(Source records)

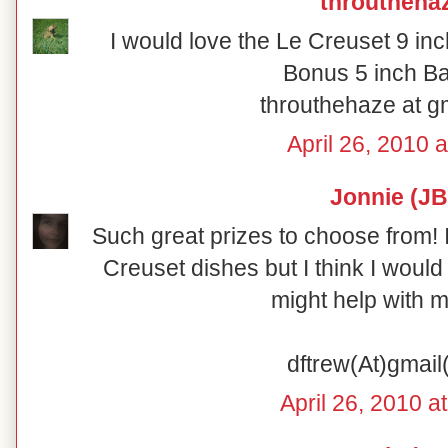
throutheha
I would love the Le Creuset 9 in
Bonus 5 inch Ba
throuthehaze at g
April 26, 2010 
Jonnie (JB
Such great prizes to choose from! 
Creuset dishes but I think I would
might help with m
dftrew(At)gmai
April 26, 2010 a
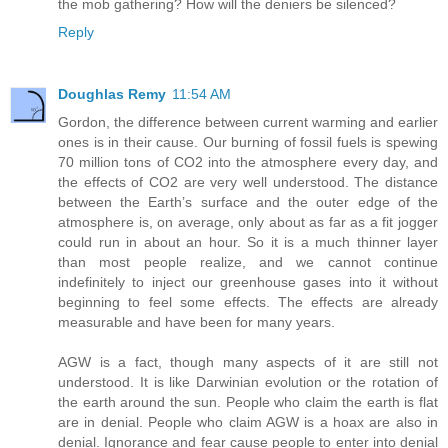
the mob gathering? How will the deniers be silenced?
Reply
Doughlas Remy
11:54 AM
Gordon, the difference between current warming and earlier
ones is in their cause. Our burning of fossil fuels is spewing
70 million tons of CO2 into the atmosphere every day, and
the effects of CO2 are very well understood. The distance
between the Earth’s surface and the outer edge of the
atmosphere is, on average, only about as far as a fit jogger
could run in about an hour. So it is a much thinner layer
than most people realize, and we cannot continue
indefinitely to inject our greenhouse gases into it without
beginning to feel some effects. The effects are already
measurable and have been for many years.
AGW is a fact, though many aspects of it are still not
understood. It is like Darwinian evolution or the rotation of
the earth around the sun. People who claim the earth is flat
are in denial. People who claim AGW is a hoax are also in
denial. Ignorance and fear cause people to enter into denial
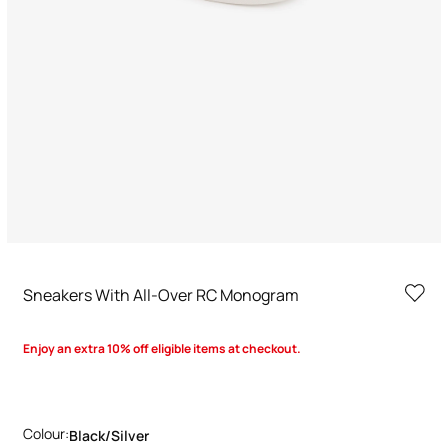
Sneakers With All-Over RC Monogram
Enjoy an extra 10% off eligible items at checkout.
Colour:
Black/silver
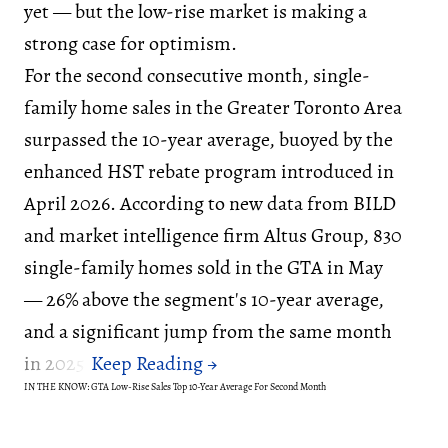
yet — but the low-rise market is making a
strong case for optimism.
For the second consecutive month, single-
family home sales in the Greater Toronto Area
surpassed the 10-year average, buoyed by the
enhanced HST rebate program introduced in
April 2026. According to new data from BILD
and market intelligence firm Altus Group, 830
single-family homes sold in the GTA in May
— 26% above the segment's 10-year average,
and a significant jump from the same month
in 2025.
IN THE KNOW: GTA Low-Rise Sales Top 10-Year Average For Second Month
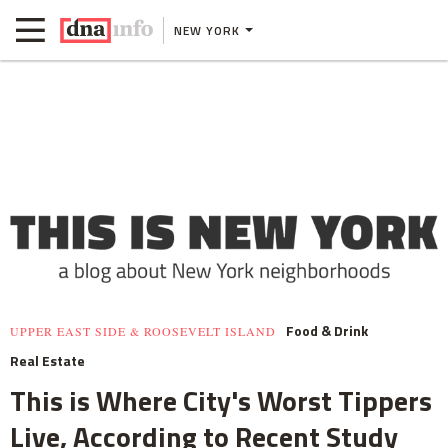
NEW YORK
Food & Drink
UPPER EAST SIDE & ROOSEVELT ISLAND
Real Estate
This is Where City's Worst Tippers
Live, According to Recent Study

YOUR TASK: From the records above, quote only the lines running from the line with "beginning to feel" to the line with "are in denial.", both lines included.

ANSWER SPACE:
beginning to feel some effects. The effects are already
measurable and have been for many years.
AGW is a fact, though many aspects of it are still not
understood. It is like Darwinian evolution or the rotation of
the earth around the sun. People who claim the earth is flat
are in denial. People who claim AGW is a hoax are also in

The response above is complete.